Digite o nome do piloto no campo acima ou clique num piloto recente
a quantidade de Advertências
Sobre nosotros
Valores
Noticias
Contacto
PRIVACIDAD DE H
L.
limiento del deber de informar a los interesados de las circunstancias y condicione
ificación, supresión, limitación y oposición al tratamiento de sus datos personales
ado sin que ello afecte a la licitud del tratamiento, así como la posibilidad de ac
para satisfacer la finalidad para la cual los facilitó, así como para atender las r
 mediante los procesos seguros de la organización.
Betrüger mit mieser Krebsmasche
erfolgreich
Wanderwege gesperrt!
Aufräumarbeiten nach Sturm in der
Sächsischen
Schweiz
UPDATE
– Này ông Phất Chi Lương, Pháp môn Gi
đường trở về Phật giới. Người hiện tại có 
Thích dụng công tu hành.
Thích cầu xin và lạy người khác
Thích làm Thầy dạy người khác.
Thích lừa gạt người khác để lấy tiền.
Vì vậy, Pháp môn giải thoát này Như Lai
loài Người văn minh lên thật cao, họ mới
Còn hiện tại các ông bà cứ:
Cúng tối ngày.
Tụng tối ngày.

* * *

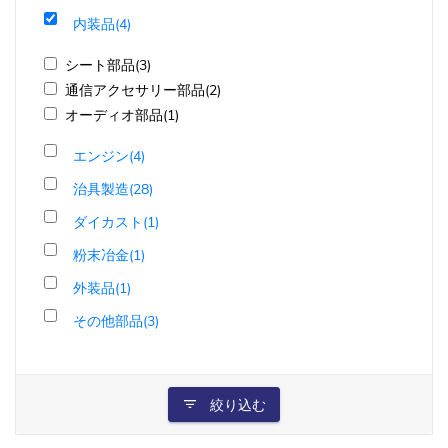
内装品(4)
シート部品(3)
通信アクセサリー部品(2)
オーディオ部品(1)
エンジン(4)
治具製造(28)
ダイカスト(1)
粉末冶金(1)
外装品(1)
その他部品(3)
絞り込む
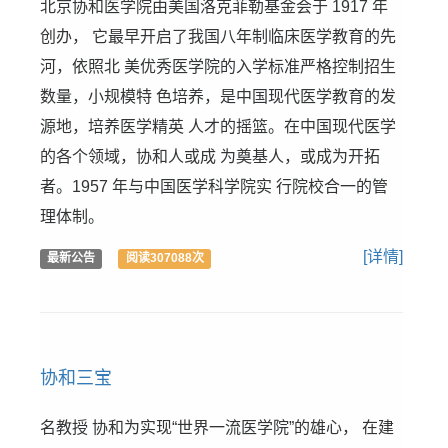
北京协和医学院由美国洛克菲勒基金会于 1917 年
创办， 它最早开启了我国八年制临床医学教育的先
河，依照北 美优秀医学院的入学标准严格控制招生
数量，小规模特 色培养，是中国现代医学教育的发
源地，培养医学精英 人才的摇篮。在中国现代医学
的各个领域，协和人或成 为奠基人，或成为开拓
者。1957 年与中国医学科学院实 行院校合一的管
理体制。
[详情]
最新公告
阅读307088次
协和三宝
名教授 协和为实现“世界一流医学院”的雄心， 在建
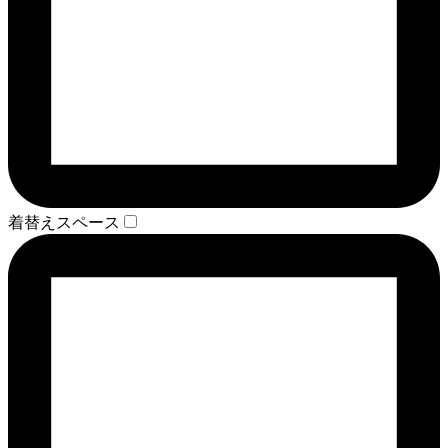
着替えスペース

* _REQUIRED ACTION_:
Within the material above, copy exactly the lines from the line that holds "Digite o nome" up to and including the line that holds "mediante los procesos".

* _OUTPUT OF THE EXERCISE_:
Digite o nome do piloto no campo acima ou clique num piloto recente
a quantidade de Advertências
Sobre nosotros
Valores
Noticias
Contacto
PRIVACIDAD DE H
L.
limiento del deber de informar a los interesados de las circunstancias y condicione
ificación, supresión, limitación y oposición al tratamiento de sus datos personales
ado sin que ello afecte a la licitud del tratamiento, así como la posibilidad de ac
para satisfacer la finalidad para la cual los facilitó, así como para atender las r
 mediante los procesos seguros de la organización.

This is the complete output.